I’ve been working on a design for a web application related to this research which is in early prototype stage. The application unfolds at three distinct stages.
1. Choose story layout.
A range of choices are available to select the comic page layout you prefer for your browser history comic. People can drag a layout into the main panel and content will automatically reflow into the panels. The current layout can be updated or changed by clicking or dragging in select panel. A preview of the completed comic is shown above the current layout. Current view has two states; full resolution with images in panels, info view with images greyed out and URL visible. In both states individual story panels are links to original sites. This design reflects how participants customised the comic page layouts I provided.
2. Add content
The websites in your browser history list are shown in a scrolling column to left. Three interactions are possible; ‘add’ allows you to add the website to the story by clicking or dragging, ‘forget for now’ allows you to keep the site visible but leave it for another story key image is greyed out, ‘forget forever’ means the website is deleted from the browser history list and it will not be available to the story. These three possible actions are intended to constitute the essential authoring tools for a browser history comic. Preview panel shows full colour version of comic. Alternative layouts are visible based on previous comics or the most popular. This design incorporates the finding that people choose what to include in their stories and a system that brings every website into a story is unrepresentative of how people think about their browser activity.
3. Publish
Previous comics in a certain time range are visible as outlines. Where there are more than four a horizontal scroller appears. The most comic is shown recent as a colour front page, options for tablet and mobile are given. All browser history comics are shown on a bookshelf, spines out, and annotated below with metadata on click or touch. Selected comic pages are shown as outlines when selection is made. All comic stories are shown in thumbnail scroller in footer. This design is a response to some participant suggestions for being able to page through their browser history in discrete authored units rather than a time stamped list.

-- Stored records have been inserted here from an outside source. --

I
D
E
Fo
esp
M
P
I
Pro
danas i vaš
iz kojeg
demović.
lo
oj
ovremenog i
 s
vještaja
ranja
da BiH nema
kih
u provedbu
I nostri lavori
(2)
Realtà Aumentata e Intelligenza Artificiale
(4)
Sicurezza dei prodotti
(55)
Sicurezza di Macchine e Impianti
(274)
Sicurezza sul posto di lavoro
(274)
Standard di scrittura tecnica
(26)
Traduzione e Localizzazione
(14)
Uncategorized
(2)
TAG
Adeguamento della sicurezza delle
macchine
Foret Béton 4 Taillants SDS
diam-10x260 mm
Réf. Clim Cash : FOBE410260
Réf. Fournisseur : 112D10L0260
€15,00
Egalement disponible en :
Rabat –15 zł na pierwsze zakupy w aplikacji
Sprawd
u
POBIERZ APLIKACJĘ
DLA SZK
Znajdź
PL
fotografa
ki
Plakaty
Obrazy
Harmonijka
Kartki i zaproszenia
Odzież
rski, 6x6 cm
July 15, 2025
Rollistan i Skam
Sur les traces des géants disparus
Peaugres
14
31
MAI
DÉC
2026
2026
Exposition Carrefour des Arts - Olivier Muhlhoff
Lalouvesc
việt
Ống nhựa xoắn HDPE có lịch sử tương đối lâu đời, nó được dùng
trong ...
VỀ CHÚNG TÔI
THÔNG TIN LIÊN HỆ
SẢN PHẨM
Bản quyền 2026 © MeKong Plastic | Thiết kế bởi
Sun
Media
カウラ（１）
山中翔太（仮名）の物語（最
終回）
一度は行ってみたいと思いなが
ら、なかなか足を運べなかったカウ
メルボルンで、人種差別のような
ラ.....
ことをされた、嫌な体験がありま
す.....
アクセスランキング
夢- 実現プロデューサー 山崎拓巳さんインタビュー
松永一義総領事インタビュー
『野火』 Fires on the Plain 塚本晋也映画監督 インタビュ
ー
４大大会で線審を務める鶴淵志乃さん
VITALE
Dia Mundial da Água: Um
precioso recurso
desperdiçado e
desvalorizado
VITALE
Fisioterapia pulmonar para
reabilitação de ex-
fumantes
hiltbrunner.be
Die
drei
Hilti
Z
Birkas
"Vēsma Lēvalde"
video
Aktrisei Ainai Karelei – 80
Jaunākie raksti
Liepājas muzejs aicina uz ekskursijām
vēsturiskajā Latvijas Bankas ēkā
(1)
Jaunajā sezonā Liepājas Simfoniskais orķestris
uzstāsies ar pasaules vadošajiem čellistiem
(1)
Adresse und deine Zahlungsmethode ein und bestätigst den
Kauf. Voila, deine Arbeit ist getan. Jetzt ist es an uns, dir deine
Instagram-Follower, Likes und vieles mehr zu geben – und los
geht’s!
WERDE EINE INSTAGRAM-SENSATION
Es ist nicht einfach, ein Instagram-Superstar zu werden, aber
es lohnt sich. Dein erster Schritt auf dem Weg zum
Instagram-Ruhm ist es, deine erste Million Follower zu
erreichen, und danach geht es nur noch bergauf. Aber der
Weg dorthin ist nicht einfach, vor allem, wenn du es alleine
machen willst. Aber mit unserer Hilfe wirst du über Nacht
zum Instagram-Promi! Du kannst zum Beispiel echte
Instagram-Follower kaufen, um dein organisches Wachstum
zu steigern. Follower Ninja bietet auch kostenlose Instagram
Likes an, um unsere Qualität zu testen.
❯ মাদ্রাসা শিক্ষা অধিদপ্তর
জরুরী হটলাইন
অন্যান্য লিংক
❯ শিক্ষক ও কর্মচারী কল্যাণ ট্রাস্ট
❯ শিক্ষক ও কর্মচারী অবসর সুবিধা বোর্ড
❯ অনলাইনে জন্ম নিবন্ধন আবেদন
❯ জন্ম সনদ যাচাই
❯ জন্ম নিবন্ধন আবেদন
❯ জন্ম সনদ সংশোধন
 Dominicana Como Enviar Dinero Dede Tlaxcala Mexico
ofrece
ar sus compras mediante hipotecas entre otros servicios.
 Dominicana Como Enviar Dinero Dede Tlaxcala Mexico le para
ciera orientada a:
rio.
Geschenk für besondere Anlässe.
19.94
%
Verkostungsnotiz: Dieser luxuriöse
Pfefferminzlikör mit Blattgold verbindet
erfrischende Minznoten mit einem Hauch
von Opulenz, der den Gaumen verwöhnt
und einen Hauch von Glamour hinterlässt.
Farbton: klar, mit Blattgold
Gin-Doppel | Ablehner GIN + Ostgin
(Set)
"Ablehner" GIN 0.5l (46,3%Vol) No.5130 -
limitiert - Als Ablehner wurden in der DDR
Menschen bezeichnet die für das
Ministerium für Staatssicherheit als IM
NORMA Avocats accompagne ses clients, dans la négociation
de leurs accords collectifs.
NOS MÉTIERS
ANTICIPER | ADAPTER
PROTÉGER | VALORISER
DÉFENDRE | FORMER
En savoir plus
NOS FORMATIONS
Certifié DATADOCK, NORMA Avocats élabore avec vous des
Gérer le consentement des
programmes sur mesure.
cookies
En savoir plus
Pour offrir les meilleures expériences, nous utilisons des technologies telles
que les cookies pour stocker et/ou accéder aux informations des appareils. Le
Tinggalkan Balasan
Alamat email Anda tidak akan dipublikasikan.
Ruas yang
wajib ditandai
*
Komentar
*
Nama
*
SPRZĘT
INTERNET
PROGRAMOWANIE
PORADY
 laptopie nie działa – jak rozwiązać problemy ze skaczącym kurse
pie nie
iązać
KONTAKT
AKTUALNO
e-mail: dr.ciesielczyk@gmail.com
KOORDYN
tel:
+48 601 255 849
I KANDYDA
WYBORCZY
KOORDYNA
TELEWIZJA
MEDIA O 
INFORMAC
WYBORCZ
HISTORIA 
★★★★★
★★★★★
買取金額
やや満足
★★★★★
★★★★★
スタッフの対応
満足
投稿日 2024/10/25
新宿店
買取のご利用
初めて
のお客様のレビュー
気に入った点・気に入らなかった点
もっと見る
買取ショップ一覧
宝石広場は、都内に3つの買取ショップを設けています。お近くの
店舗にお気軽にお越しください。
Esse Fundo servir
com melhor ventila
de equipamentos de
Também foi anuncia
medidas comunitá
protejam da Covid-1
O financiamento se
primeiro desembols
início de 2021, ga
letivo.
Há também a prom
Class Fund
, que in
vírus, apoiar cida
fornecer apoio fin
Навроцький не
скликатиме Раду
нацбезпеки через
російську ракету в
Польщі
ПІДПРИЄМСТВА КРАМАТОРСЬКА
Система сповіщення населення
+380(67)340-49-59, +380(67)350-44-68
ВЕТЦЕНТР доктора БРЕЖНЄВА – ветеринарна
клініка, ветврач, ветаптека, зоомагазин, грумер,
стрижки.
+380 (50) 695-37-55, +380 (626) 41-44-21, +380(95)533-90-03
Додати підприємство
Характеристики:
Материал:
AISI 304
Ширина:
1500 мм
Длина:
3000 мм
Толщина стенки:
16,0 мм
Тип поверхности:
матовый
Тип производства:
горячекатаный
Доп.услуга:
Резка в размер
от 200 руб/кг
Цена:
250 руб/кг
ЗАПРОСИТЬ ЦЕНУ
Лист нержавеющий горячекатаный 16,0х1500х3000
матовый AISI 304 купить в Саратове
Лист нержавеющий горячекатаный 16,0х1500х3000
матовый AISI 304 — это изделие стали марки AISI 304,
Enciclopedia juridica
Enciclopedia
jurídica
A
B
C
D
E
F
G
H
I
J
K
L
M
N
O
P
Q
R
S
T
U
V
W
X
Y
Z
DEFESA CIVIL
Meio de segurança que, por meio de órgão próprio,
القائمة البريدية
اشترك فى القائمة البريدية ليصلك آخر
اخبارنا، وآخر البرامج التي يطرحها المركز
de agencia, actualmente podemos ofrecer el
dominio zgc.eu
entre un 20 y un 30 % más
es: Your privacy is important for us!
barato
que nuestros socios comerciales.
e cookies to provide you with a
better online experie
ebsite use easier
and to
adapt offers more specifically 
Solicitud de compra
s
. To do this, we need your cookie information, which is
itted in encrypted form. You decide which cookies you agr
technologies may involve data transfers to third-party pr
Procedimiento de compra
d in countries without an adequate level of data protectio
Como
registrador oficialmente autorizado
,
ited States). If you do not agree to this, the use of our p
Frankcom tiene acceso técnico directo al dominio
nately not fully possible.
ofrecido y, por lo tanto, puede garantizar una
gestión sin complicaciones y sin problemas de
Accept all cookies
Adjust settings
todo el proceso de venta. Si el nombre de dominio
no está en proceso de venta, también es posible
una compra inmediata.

Designing this framework for a web application or browser plug in brought up some tough questions. The quality of original participant responses with all their personal messy, artistic, subjective ambiguity has been lost. The richness of individual paintings and drawings disappears under the scaling requirements necessary for online distribution. One of the problems this research was intended to address is how digital experiences flatten experience to interface effects.
In order to make such a system work it will be necessary to algorithmically import a representative image of each website visited. Not only does this present a technical challenge, it also means using complex and invisible computation to create representations. Not every website has an image that speaks to what it means to people, the most important web content may be an email address or text clipping.
The creation of story in comic form is found in panel transitions and the relationship of text to image. If these are all pre-determined, albeit from a comprehensive but not exhaustive list, then some important part of authorial control is compromised. There should be a way to create your own layout using guidelines and adjustable boxes. Comic life does this really well.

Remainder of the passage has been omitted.